_Task directions_: Find the line in the entries below that contains "は、以下の記事で詳しくご紹介しています。". Repeat it exactly, and every line after it through the line that contains "MockKの使い方の基礎".

_Data shown_:
++++++++++++++++++++

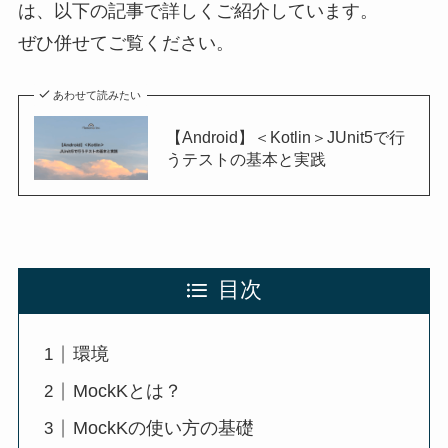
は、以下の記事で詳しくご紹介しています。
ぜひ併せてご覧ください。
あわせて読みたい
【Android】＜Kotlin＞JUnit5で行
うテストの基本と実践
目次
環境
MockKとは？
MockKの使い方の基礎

++++++++++++++++++++

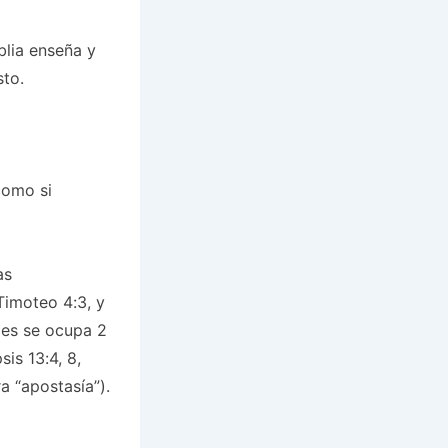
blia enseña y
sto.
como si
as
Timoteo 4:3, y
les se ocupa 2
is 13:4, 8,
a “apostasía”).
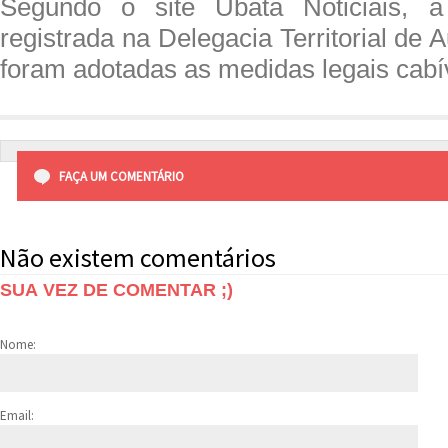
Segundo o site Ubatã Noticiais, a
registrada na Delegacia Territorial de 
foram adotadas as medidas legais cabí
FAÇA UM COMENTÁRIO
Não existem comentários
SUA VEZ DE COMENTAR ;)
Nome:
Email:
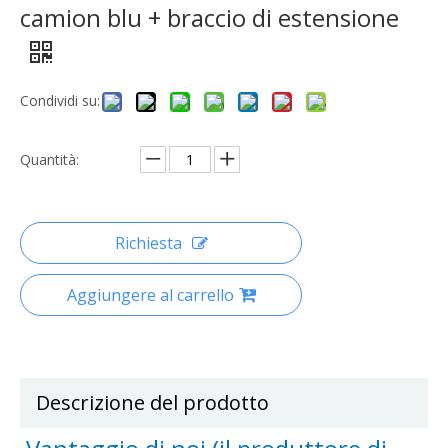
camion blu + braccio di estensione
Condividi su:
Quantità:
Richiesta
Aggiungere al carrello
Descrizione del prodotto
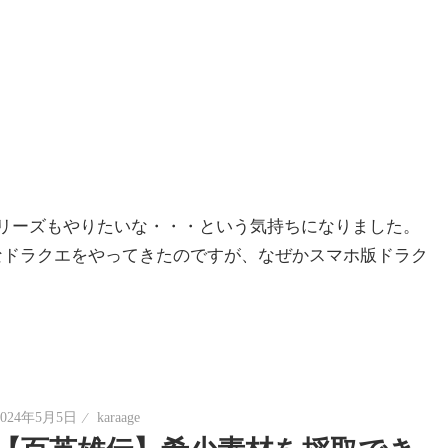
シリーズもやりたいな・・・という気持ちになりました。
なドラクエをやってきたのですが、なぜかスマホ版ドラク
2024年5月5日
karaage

++++++++++++++++++++

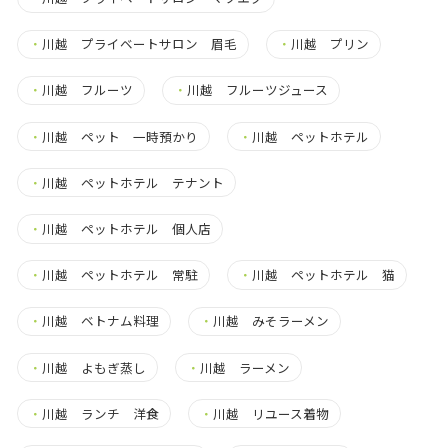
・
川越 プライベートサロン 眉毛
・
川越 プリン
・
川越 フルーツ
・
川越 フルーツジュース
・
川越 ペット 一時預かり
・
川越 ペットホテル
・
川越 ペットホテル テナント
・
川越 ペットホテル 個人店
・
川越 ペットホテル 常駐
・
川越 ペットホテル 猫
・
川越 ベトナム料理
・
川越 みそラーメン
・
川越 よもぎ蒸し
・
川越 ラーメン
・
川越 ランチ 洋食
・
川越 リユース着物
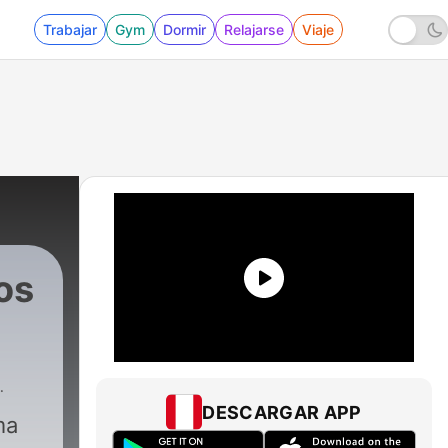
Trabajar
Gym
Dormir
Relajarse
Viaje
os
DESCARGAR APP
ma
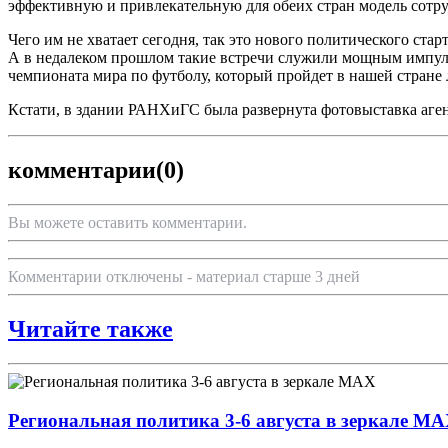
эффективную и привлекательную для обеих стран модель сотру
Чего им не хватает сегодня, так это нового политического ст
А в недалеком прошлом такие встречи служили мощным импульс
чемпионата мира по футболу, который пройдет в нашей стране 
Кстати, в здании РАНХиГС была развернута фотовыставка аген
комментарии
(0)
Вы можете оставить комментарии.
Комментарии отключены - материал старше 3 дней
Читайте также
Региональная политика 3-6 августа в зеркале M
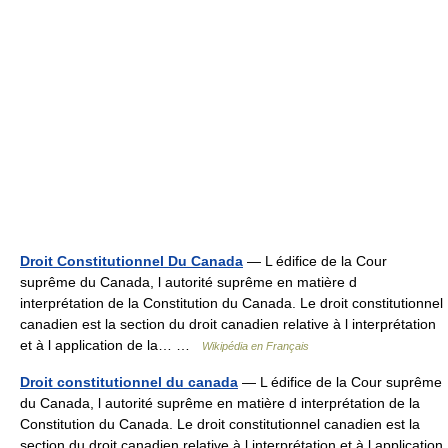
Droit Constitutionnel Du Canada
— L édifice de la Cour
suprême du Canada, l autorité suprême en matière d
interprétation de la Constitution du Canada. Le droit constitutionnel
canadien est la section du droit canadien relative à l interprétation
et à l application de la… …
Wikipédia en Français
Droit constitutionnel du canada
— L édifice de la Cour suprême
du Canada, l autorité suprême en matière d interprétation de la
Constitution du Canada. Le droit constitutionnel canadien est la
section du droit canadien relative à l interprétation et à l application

++++++++++++++++++++

_Response to the exercise_:
は、以下の記事で詳しくご紹介しています。
ぜひ併せてご覧ください。
あわせて読みたい
【Android】＜Kotlin＞JUnit5で行
うテストの基本と実践
目次
環境
MockKとは？
MockKの使い方の基礎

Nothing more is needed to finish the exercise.